What is Ozzipalooza?
Ozzipalooza is a management simulation game in which the player controls Alex, an events manager. In the game’s narrative, she is a relatively junior employee who is thrust into a position of considerable responsibility. Namely, she is responsible for organising a high profile music festival: the titular Ozzipalooza.
In the simulation, the player is responsible for delivering the festival. They must work in a cross-disciplinary team and deal with the sometimes difficult personalities of fellow team members. They are required to manage differences of opinion and lead the team to make intelligent decisions.
Choosing a scenario required thinking of a context where someone in their early twenties could plausibly be in some kind of management position. We needed a workplace environment where a protagonist (similar to the student) could be thrust into a management role. This would allow us to introduce management concepts (as the protagonist experiences those concepts). We chose a live music festival (the fictitious “Ozzipalooza”) as we felt it would resonate with the students’ experiences and interests. Any festival-goer would appreciate just how much effort goes into organising such a big event. We also thought this scenario would work well because it has a clear beginning and end point. However, the choices the player makes along the way will have a large impact on the final ending.
Why a simulation game?
The motivation for the development of the game came from our experiences of teaching Introduction to Management, a core unit within the Bachelor of Business.
We observed that most of our students had few practical experiences of management. Although there are a small number of mature age students, as well as some who work as casual or part-time employees, most of our students have come straight out of high school. As a result, the students often find the management concepts and theories in the syllabus to be disconnected from their experiences. We were looking for some way to build access to practical or authentic management experiences for our students. With several hundred students enrolled in the unit the logistics of providing undergraduate students with the experience of managing something is extremely difficult. We felt that a simulation game might be an option for bridging the gap between the experience level of our students and that needed for students to understand management concepts more easily.

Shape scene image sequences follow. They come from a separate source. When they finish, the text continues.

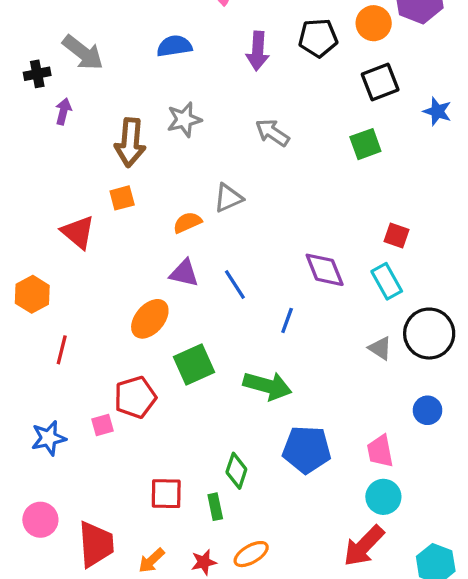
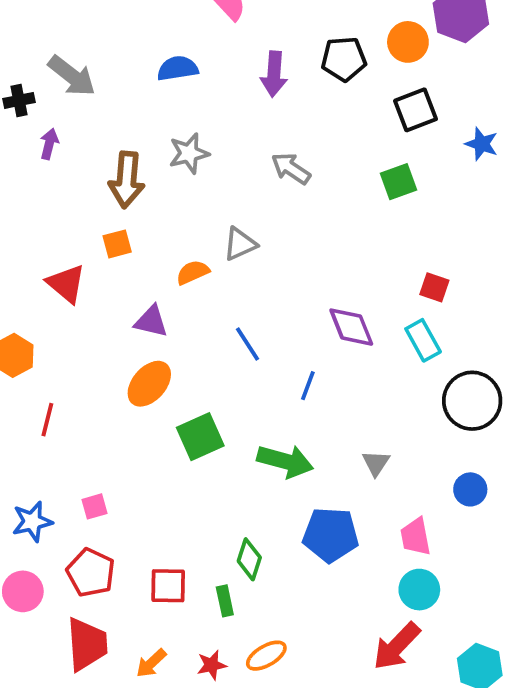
purple triangle: (184, 273) -> (151, 321), moved
gray triangle: (380, 348) -> (376, 463), moved, turned 30
red pentagon: (135, 397) -> (91, 573), moved, turned -30
pink circle: (40, 520) -> (23, 591), moved

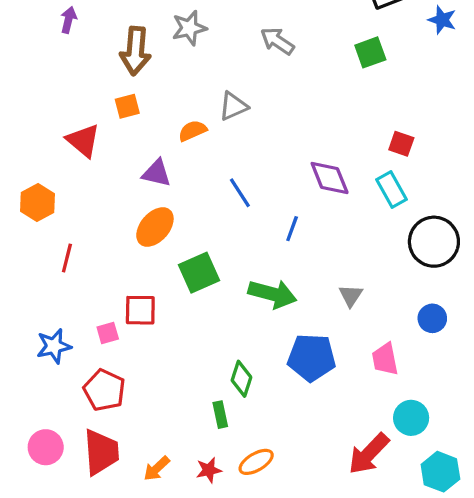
red square: (168, 586) -> (140, 310), moved
cyan circle: (419, 590) -> (411, 418), moved
pink circle: (23, 591) -> (46, 447), moved

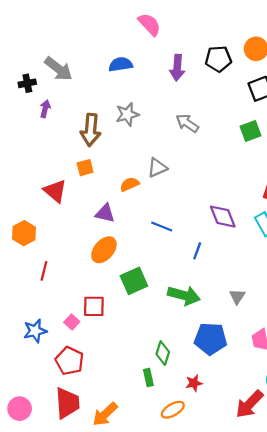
blue line: (240, 193) -> (162, 227), turned -35
pink square: (108, 333) -> (72, 322), turned -32
pink circle: (46, 447) -> (20, 409), moved
orange arrow: (157, 468) -> (105, 414), size x1.4
red star: (209, 470) -> (194, 383), moved

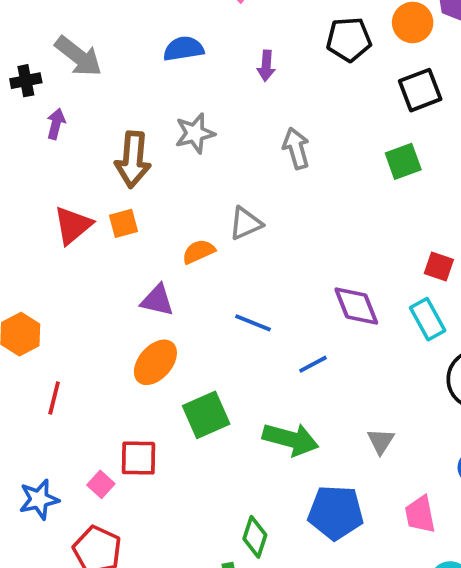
purple arrow: (177, 68) -> (266, 66), moved, size x0.7
gray arrow: (187, 123) -> (296, 148), turned 40
red triangle: (55, 191) -> (73, 225), moved, turned 40
blue line: (197, 251) -> (313, 364), turned 42

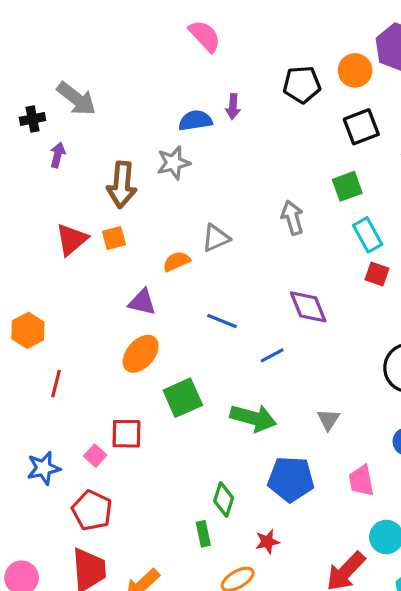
blue semicircle: (184, 49) -> (195, 121), moved
gray arrow: (296, 148) -> (292, 218), moved
cyan rectangle: (428, 319) -> (368, 235), moved

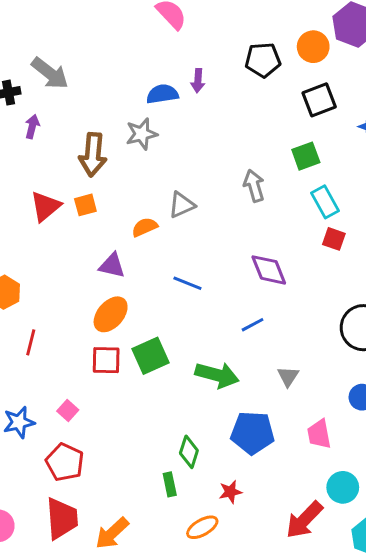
blue line: (272, 355) -> (253, 325), moved
red square: (126, 434) -> (106, 360), moved

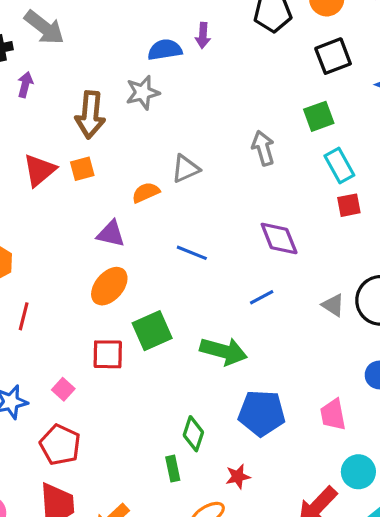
red square: (334, 239) -> (349, 205), turned -30
red square: (106, 360) -> (108, 354), moved
gray triangle: (288, 376) -> (333, 305), moved, turned -30

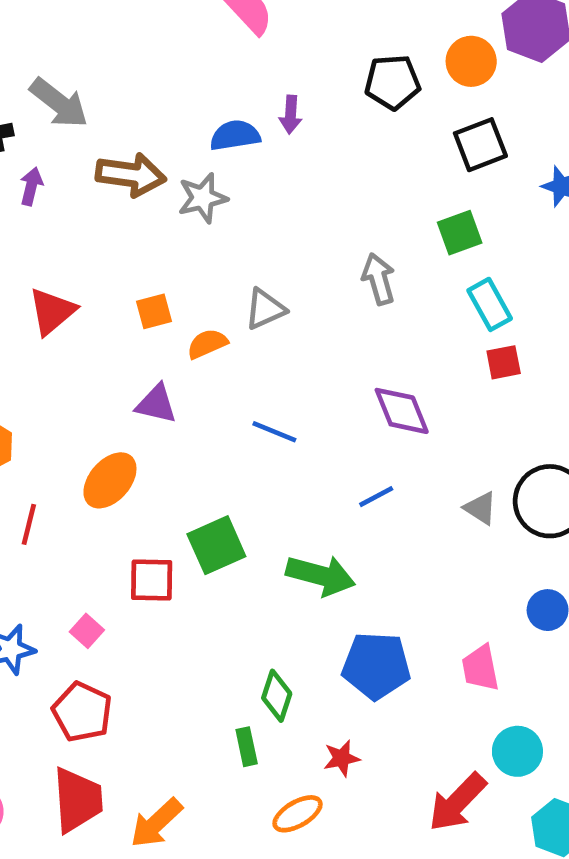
brown arrow: (90, 115) -> (131, 175), moved, turned -87
orange square: (82, 169) -> (154, 311), moved
orange ellipse: (109, 286) -> (110, 480), moved

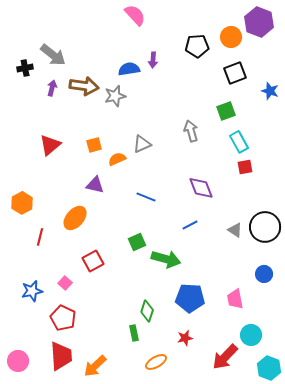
purple arrow: (31, 186) -> (52, 88), moved
green square: (216, 545) -> (137, 242), moved, size x0.7
red square: (152, 580) -> (93, 261), turned -30
red star: (342, 758) -> (185, 338), moved

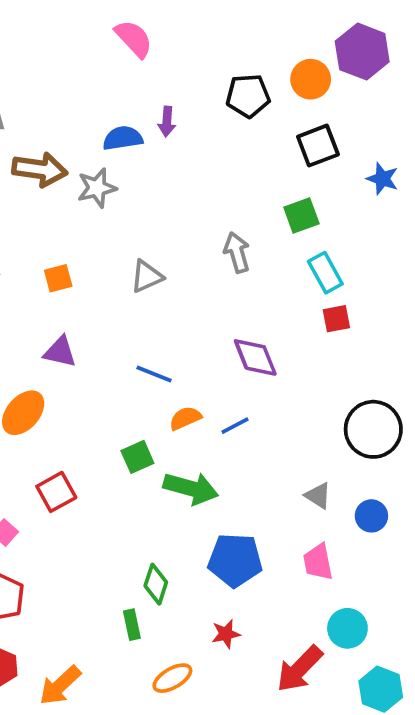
orange semicircle: (117, 159) -> (185, 418), moved
gray triangle: (235, 230) -> (318, 496), moved

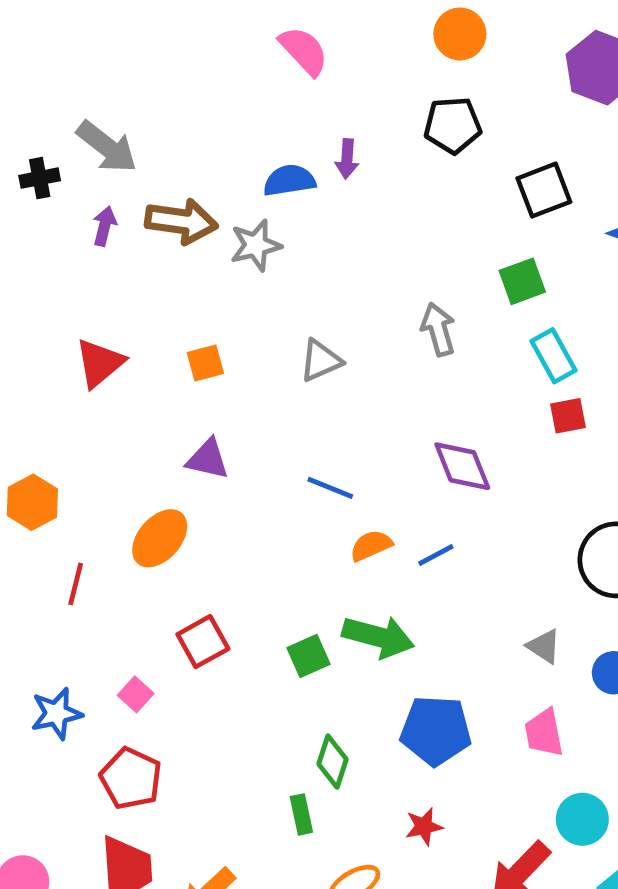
orange circle: (311, 79) -> (460, 34), moved
green square: (137, 457) -> (309, 656), moved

The simulation game provides numerous opportunities for the unit teaching team. The game provides practical examples of managerial concepts in action. These examples can be later discussed in lectures and tutorials. Moreover, particular decision points in the game—such as deciding what type of leadership style to apply—can be used to stimulate class discussion and debate. As the game can be played multiple times, it can provide a refresher to the students about the management topics covered.

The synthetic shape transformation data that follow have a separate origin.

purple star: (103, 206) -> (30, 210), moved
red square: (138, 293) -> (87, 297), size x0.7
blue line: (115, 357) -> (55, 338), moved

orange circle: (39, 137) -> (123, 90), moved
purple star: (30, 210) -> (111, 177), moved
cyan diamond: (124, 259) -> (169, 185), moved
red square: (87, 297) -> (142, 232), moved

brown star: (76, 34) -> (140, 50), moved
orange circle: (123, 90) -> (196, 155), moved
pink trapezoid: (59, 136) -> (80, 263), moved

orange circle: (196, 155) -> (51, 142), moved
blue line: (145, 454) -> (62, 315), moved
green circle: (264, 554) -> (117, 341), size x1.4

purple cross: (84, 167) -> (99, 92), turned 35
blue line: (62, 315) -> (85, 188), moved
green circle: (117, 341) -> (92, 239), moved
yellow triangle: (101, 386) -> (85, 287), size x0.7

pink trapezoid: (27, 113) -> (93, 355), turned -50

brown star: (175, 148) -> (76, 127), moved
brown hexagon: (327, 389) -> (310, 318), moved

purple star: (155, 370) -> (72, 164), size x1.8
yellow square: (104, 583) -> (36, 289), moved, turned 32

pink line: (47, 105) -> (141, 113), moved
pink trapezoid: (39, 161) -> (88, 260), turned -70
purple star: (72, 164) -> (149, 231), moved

The game also potentially has the capacity to be adapted, extended or modified depending on the concepts to be covered. We focused on key concepts that are taught in our unit and that are generally commonly found in most introductory management texts. However, we were trying to keep away from covering concepts that are covered in other units in our course in any depth (for example human resource management topics). If there were other concepts that were important to cover they could easily be added into the story.
What platform did you use to develop Ozzipalooza?
We investigated several tools for developing the simulation game, but we eventually settled on Twine (version 2.x). Twine is a tool for developing interactive web-based stories. We used it with the SugarCube (version 2.x) story format.
Finally, Twine is free and open-source. It can be used by educators at zero cost, except for the time invested in developing an interactive story or simulation game.
Who are the developers?
The developers are Tim Bednall and Elizabeth Merlot, two academics from the Department of Management & Marketing at Swinburne University of Technology in Victoria, Australia. We are both convenors of Introduction to Management, a core unit within the Bachelor of Business degree.
Another contributor to the project is Alycia O’Sullivan, an organisational psychology work placement student. Alycia provided invaluable support and guidance in the creation of the project. Daniel Laurance, a learning technologist from Swinburne, also provided support for the project.